L’UPC et la politique nationale au Congo

La relation a déjà conduit à des spéculations sur des accords possibles dans le passé. Un militant a rappelé que Lubanga avait rendu visite à Tshisekedi à Kinshasa avant d’être arrêté. On ne sait pas si cela a eu un impact significatif, certains cadres ont soutenu que l’arrestation était injuste, arguant que Lubanga était juste un petit poisson et que les gros poissons jouissaient encore d’une « liberté tranquille », mais le parti dans son ensemble n’a pas adopté une position officielle. Il y a des spéculations selon lesquelles il pourrait y avoir des soutiens plus forts pour Lubanga dans le parti, mais qu’ils hésitaient encore avant de se jeter à l’eau et annoncer publiquement leur position.

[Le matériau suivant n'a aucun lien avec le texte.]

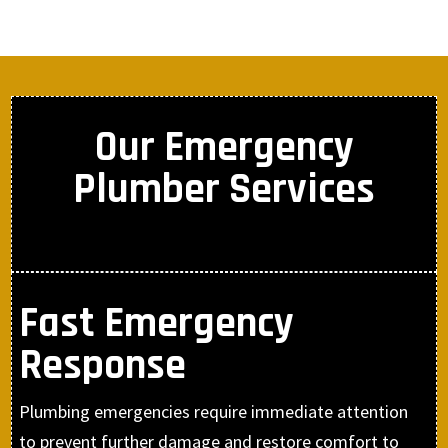
Our Emergency
Plumber Services
Fast Emergency
Response
Plumbing emergencies require immediate attention
to prevent further damage and restore comfort to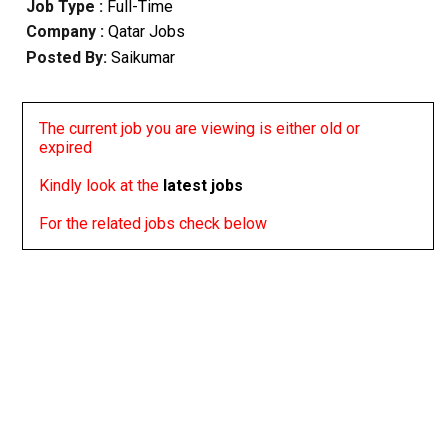
Job Type :
Full-Time
Company :
Qatar Jobs
Posted By:
Saikumar
The current job you are viewing is either old or
expired
Kindly look at the
latest jobs
For the related jobs check below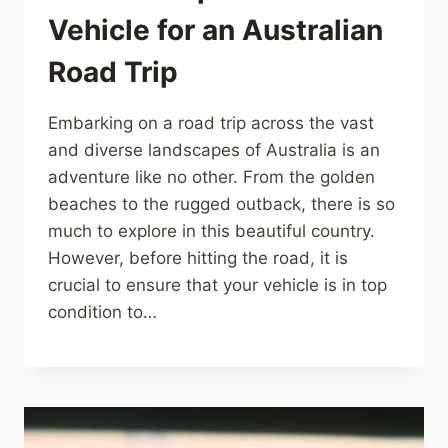
Vehicle for an Australian
Road Trip
Embarking on a road trip across the vast
and diverse landscapes of Australia is an
adventure like no other. From the golden
beaches to the rugged outback, there is so
much to explore in this beautiful country.
However, before hitting the road, it is
crucial to ensure that your vehicle is in top
condition to…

Un militant a souligné que même sans aucun accord concret avec Lubanga, la visite allait stimuler les opinions favorables à Tshisekedi en Ituri. « La visite en elle-même signifie que la détention de Lubanga est une préoccupation nationale et sera vue comme un acte de soutien de la communauté Hema. » D’autres observateurs spéculent que la visite de Tshisekedi visait à charmer Lubanga et à chercher son soutien à la candidature de Tshisekedi à l’élection. Certains ont salué cet effort, Clément Kanku, leader du Mouvement pour le Renouveau (MR), a salué les efforts visant à réunir tous ceux qui étaient en faveur du changement au Congo. Cité dans Le Potentiel, il a salué l’approche « prise par Etienne Tshisekedi wa Mulumba, candidat de l’opposition à la présidentielle de 2011, en rencontrant en vue d’une coordination fructueuse le Président du MLC Jean-Pierre Bemba et Thomas Lubanga, deux compatriotes détenus dans les prisons de la CPI et dont le poids politique, à l’heure actuelle, reste indéniable. »

La question de savoir où ira le soutien des électeurs UPC en l’absence d’une déclaration forte de Lubanga, reste ouverte. Selon l’analyse d’un journaliste local sur une station de radio communautaire basée à Mahagi, Tshisekedi semble être un choix plus naturel pour les Ituriens que l’un de ses principaux rivaux dans l’opposition, Vital Kamerhe. Il a souligné que les Ituriens n’allaient pas oublier le rôle que Kamerhe avait joué en 2003 dans la déstabilisation du parti de Lubanga, l’Union des patriotes congolais (UPC). L’Accord de Dar es Salaam, à la négociation duquel a participé Kamerhe, a facilité la coopération entre les deux gouvernements pour la coordination des mouvements rebelles opposés à l’UPC qui l’ont finalement chassée de Bunia. Un autre facteur qui pourrait conduire les partisans UPC à se ranger du côté de l’UDPS est le fait que l’UDPS a intégré les anciens membres de l’UPC dans ses rangs dans la région.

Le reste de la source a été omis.